Activity
Give back only one number: how many lines in the data below contain the word "Stripe".

++++++++++++++++++++

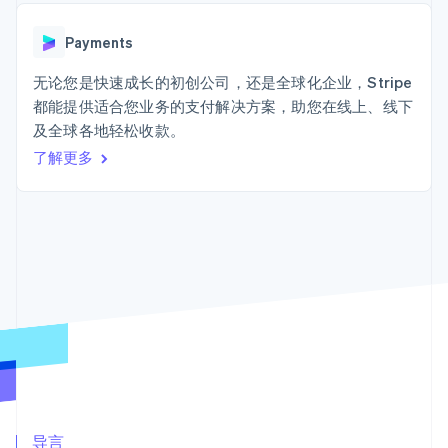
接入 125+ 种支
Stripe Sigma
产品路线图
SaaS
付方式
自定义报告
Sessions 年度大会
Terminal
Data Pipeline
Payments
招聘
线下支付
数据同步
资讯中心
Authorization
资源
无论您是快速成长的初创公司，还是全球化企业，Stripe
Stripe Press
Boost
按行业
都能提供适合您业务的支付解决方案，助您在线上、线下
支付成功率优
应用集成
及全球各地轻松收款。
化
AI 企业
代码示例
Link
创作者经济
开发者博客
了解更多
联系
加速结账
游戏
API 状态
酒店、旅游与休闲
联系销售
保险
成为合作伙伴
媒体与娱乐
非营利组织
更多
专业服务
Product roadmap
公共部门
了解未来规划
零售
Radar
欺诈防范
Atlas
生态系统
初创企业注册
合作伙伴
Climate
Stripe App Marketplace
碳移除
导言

++++++++++++++++++++

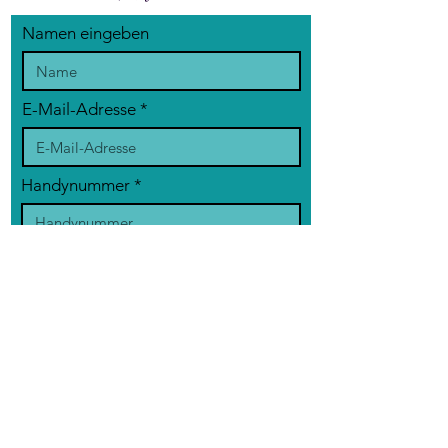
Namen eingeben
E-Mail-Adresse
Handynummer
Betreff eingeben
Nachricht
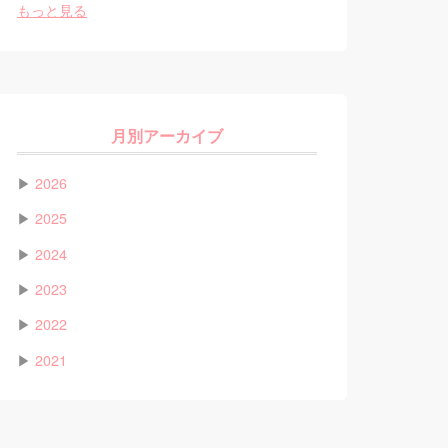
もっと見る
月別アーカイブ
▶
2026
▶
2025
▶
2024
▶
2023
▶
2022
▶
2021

++++++++++++++++++++

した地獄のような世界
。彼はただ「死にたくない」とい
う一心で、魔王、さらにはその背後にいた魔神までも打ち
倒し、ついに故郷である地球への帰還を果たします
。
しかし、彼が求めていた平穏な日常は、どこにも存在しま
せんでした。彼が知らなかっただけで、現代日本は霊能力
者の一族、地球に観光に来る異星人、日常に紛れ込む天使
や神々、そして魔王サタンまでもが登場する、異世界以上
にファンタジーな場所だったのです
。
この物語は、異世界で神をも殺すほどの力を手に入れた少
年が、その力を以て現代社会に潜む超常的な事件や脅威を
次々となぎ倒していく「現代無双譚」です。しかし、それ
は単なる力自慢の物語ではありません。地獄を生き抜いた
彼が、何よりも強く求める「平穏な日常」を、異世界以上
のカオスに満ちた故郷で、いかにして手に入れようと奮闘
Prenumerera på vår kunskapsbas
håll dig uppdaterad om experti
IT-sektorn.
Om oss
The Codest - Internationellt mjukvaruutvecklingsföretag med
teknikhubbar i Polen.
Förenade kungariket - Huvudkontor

++++++++++++++++++++

Exercise answer
4